Das gesamte Hochschwabmassiv stellt eines der größten
zusammenhängenden Karstgebiete Österreichs
dar.
Es
besteht zu 83% aus Karbonat- und Lockersedimentgesteinen. Dies
begünstigt die unterirdische Speicherung der einsickernden
Niederschlagswässer.
Neben dem Karstwasser ist auch ein
hoher Anteil an Kluftwasser zu finden.
Doline, Schächte, Klüfte und Spalten leiten das
Regen- und Schmelzwasser in das Innere des Berges, den ein
gigantisches Gefäßsystem aus unterirdischen Wasseradern und Seen
durchzieht.
Die Wassernutzungsrechte dieses
riesigen Wasserspeichers
verteilen sich auf die Stadt Wien und auf das Land Steiermark.
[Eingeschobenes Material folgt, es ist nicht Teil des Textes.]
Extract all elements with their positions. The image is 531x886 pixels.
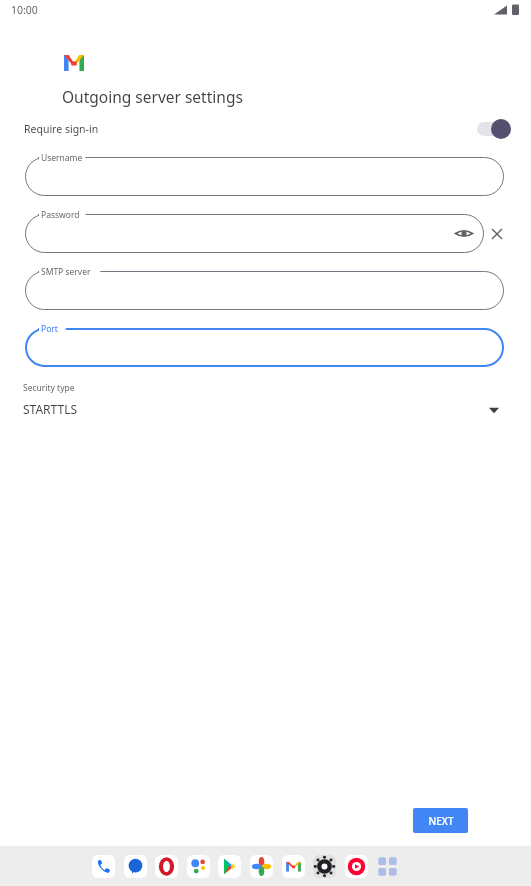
button[interactable]: All apps [376, 855, 399, 878]
button[interactable]: SMTP server [25, 271, 504, 310]
button[interactable]: Password [25, 214, 484, 253]
staticText: Username [41, 152, 83, 164]
staticText: Outgoing server settings [62, 86, 243, 107]
staticText: 10:00 [11, 3, 38, 17]
button[interactable]: Play Store [218, 855, 241, 878]
button[interactable]: Clear password [487, 224, 507, 244]
button[interactable]: Settings [313, 855, 336, 878]
staticText: SMTP server [41, 266, 91, 278]
button[interactable]: Opera [155, 855, 178, 878]
other: Open security type dropdown [486, 402, 502, 418]
button[interactable]: Google Assistant [187, 855, 210, 878]
staticText: Security type [23, 382, 75, 394]
button[interactable]: Require sign-in [0, 112, 531, 146]
staticText: STARTTLS [23, 401, 78, 417]
button[interactable]: Security type [0, 380, 531, 424]
button[interactable]: Require sign-in toggle [477, 119, 511, 139]
staticText: Port [41, 323, 58, 335]
button[interactable]: Photos [250, 855, 273, 878]
staticText: Password [41, 209, 80, 221]
button[interactable]: Username [25, 157, 504, 196]
button[interactable]: Port [25, 328, 504, 367]
button[interactable]: Phone [92, 855, 115, 878]
button[interactable]: Gmail [282, 855, 305, 878]
staticText: NEXT [428, 814, 454, 828]
button[interactable]: YouTube Music [345, 855, 368, 878]
button[interactable]: Messages [124, 855, 147, 878]
button[interactable]: NEXT [413, 808, 468, 833]
staticText: Require sign-in [24, 122, 99, 136]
Bei
den Wasservorkommen im nördlichen Teil handelt es sich um
oberflächlich austretende Quellen, bei den
Vorkommen im südlichen Teil um Grundwasservorkommen die mittels
Pumpen gefördert werden.
Neben Wien und
Graz beziehen
viele kleinere Gemeinden ihr Trinkwasser aus
dem Hochschwabmassiv.
Bis
2009/10 soll auch über eine 60 km lange
Transportleitung das Hochschwabwasser in die Oststeiermark (bis
nach Hartberg) gepumpt werden.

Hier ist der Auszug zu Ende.